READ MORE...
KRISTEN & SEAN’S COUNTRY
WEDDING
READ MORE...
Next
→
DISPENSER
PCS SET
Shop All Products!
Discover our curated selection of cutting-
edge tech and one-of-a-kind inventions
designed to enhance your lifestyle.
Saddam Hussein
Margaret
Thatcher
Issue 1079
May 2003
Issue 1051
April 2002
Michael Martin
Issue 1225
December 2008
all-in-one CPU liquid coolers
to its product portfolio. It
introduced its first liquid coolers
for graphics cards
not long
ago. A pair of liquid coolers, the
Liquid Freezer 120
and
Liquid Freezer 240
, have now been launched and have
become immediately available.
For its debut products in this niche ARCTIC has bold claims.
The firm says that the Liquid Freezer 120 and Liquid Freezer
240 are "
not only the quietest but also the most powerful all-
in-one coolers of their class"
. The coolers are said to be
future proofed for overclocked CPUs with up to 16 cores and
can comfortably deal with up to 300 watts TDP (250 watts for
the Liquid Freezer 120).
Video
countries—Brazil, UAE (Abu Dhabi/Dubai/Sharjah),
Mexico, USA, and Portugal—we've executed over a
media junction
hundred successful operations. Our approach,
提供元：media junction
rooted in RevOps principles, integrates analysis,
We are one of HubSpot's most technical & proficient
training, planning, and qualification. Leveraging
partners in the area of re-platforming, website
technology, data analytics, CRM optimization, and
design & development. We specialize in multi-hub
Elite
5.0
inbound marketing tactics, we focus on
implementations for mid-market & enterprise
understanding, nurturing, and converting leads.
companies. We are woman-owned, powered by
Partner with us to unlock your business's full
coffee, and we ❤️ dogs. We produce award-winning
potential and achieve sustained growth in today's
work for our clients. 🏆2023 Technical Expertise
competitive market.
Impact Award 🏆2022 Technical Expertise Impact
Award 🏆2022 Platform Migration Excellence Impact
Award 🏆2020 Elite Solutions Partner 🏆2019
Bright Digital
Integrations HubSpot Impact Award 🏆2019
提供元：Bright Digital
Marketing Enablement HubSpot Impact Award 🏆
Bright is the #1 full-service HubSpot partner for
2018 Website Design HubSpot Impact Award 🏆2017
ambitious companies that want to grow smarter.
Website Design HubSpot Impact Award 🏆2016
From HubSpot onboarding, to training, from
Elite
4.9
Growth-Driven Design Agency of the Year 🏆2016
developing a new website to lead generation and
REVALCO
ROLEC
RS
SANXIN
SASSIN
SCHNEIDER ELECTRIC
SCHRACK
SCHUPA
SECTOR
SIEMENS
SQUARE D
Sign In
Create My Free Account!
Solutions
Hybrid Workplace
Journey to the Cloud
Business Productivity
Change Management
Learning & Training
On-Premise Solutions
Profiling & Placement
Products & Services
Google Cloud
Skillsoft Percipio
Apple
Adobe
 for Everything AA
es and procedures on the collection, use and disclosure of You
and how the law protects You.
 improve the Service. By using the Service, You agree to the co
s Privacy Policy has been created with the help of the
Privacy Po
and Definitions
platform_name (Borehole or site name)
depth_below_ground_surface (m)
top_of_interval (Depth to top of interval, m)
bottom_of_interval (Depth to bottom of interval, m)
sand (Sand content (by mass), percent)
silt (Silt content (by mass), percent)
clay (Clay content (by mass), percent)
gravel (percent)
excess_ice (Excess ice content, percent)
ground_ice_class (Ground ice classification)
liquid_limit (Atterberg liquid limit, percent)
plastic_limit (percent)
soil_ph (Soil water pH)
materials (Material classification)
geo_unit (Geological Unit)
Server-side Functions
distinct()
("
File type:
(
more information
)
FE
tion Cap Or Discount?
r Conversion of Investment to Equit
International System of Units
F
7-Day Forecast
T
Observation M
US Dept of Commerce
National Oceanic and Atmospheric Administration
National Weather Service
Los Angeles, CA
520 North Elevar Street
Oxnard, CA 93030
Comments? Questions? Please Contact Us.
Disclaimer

▶ **Task details**
What you return must be the line that contains "National Weather Service" followed by every remaining line of the material, all exactly as written and nothing more.

▶ **Output**
National Weather Service
Los Angeles, CA
520 North Elevar Street
Oxnard, CA 93030
Comments? Questions? Please Contact Us.
Disclaimer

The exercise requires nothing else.